Making the Most of your GMAT Course

It’s summertime in Los Angeles, evidently. The days are longer, the weather is…standard, and the Veritas Prep office is bracing for the beginning of the busy season in MBA admissions and GMAT preparation. If you’re reading this, you’re probably in a similar position, crafting your strategy so that things run smoothly in the fall (and we applaud you for that – you’d be amazed both at how often people decide over the Labor Day holiday to take the exam and apply by the November 1 deadlines, and how easy it is for admissions committees to recognize a hastily-prepared application).

If you’ve decided to take a GMAT preparation course as part of that strategy – a wise decision for most, given the increasingly competitive nature of the exam – the summer season is an optimal time to do so. If you’re prepared to take the test in mid-September, you’ll reap the benefits of having an option to retake the exam once before the first round deadlines in mid-to-late October (GMAC will only allow examinees to retake the exam after a 30-day ‘waiting period’). That knowledge, alone, will allow you to relax and proceed through the test more calmly and comfortably, providing you with a strong competitive advantage over test-takers who feel that now-or-never pressure on test day.

Given that most GMAT students will begin classes over the next few months, I’d like to offer a handful of strategies to ensure that you make the most of your class. Having worked with hundreds of students in my instructional career, I’ve seen a number of students take particular advantage of their classroom experience and accelerate their careers as a result. How did they do it?
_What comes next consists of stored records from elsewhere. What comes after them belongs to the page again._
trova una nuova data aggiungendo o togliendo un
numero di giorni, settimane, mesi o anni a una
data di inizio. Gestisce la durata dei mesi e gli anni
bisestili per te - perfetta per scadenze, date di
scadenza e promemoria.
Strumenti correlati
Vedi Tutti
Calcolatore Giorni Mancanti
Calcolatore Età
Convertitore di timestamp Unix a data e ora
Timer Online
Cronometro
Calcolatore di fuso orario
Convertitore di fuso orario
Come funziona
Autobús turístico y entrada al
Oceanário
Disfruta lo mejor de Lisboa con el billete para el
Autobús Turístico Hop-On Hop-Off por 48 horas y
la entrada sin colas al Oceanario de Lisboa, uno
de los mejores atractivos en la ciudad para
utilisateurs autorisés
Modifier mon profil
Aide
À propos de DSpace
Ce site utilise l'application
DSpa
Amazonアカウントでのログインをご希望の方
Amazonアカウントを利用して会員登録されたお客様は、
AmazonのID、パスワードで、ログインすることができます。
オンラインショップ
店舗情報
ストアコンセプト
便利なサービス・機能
1) Set up a study schedule and stick to it. Procrastination has derailed many a grand plan, and students who allow themselves to slack will miss out on valuable opportunities to ask pertinent questions in class and analyze their progress with each step. There is a significant level of autonomy to each class, and the allocation of that time is generally set by those students who have finished the homework and ask related questions; if you manage to stick to a study schedule, you’ll better be able to direct the emphasis of the question-and-answer portion of each lesson to your needs.

2) Understand the wrong answers and not just the right ones. There are generally three levels of comprehension of each practice question:

-Why is the right answer correct? Almost all students will seek out this answer, and internalize it for each question.
-Why is the wrong answer incorrect? Most students will consider this whenever they miss a question.
-What about the wrong answer did you like, or why did the wrong answer look right? Fewer students will consider this, but you should. Knowing which devices the test will employ to lower your score is an important way to avoid making mistakes. Seek out these answers, and ask your instructor for assistance in doing so. Instructors have quite a bit of experience with analyzing student mistakes, and can help you find patterns in the errors you make, allowing you to focus on them directly.
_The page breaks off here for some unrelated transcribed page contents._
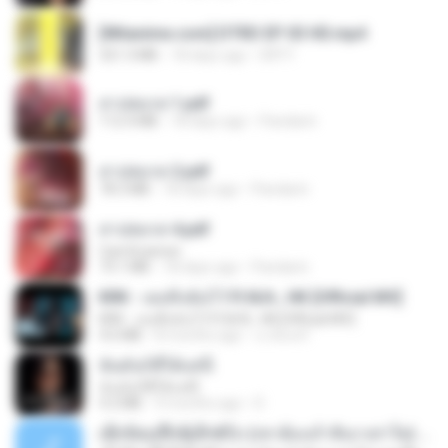
[Witanime.com] DTRD EP 03 HD.mp4
321.3 MB
18 days ago
DRTY
สาปสมรส 1.pdf
112.4 MB
18 days ago
Pandarin
สาปสมรส 2.pdf
78.3 MB
18 days ago
Pandarin
สาปสมรส 4.pdf
CamScanner
73.1 MB
18 days ago
Pandarin
KRK - เธอทิ้งฉันไว้ Ft.N/A , HK [Official MV]
KRK - เธอทิ้งฉันไว้ Ft.N/A , HK [Official MV]
4.6 MB
8 months ago
นวมินทร์
ฉันมันก็ดีได้แค่นี้
ฉันมันก็ดีได้แค่นี้
4.2 MB
9 months ago
D
ເຊົາຮ້ອງເຖົ້າຊິເອົາທໍ່ໃດ (เซาฮ้องเถ้าสิเอาเท่าใด) ບຸນເກີດ ຫນູຫ່ວງ ft. ໂສພາ ຈຸນທະລາ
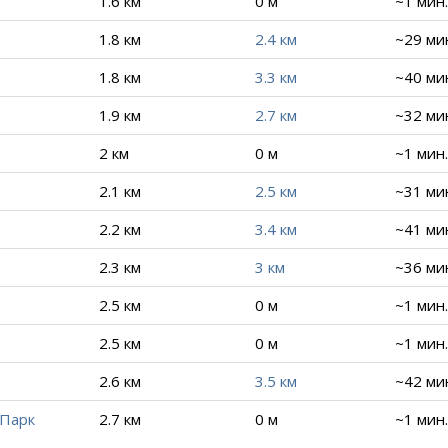
1.6 км
0 м
~1 мин.
1.8 км
2.4 км
~29 ми
1.8 км
3.3 км
~40 ми
1.9 км
2.7 км
~32 ми
2 км
0 м
~1 мин.
2.1 км
2.5 км
~31 ми
2.2 км
3.4 км
~41 ми
2.3 км
3 км
~36 ми
2.5 км
0 м
~1 мин.
2.5 км
0 м
~1 мин.
2.6 км
3.5 км
~42 ми
 Парк
2.7 км
0 м
~1 мин.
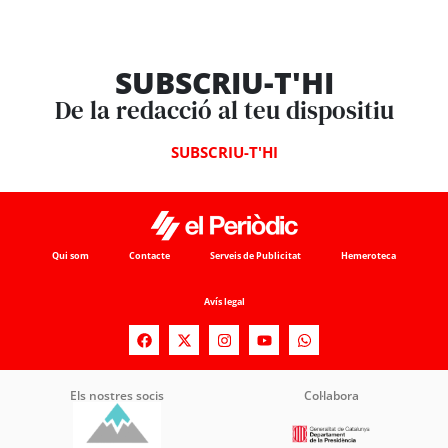
SUBSCRIU-T'HI
De la redacció al teu dispositiu
SUBSCRIU-T'HI
Qui som
Contacte
Serveis de Publicitat
Hemeroteca
Avís legal
Els nostres socis
Col·labora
3) Get to know your instructor. GMAT instructors are a unique breed – they’re intelligent enough to thoroughly understand these questions, ‘geeky’ enough to enjoy talking about them, and personable enough to want to work with you to better understand them. We can’t help it – we love to be helpful, and are thrilled when people take an interest in the subject. The more you get to know your instructor personally and solicit targeted advice, the more likely you are to gain a teammate in the process and receive personalized strategies. Again, instructors tend to have a unique perspective on student errors, and can recommend targeted drills, strategies, etc. to get you over the hump. Take advantage of that resource.

4) Set a test date. It’s not a bad idea to give yourself a week or two to settle in to your study regimen before committing to the exam, but from that point you should set a goal and work toward it. Few things are more disappointing than reaching the end of your course, intending to study for the next few weeks, and realizing weeks later that you’ve not only procrastinated, but you’ve lost your edge on some of the subjects you had studied. Before your class ends, you should have a target date in mind so that you can continue with your forward momentum.

5) Embrace the challenge. Your GMAT class is exactly what you want – you’re in school again! Take the proper perspective – you’re surrounded by your peers, working toward a common goal, and challenging your mind in a different way. Look forward to class, get to know your classmates, and enjoy the mental puzzles that the practice questions provide. I’ve never seen a student smile regularly in class and then underperform on the test – those who let themselves have fun with the process will succeed as a result. Enjoy!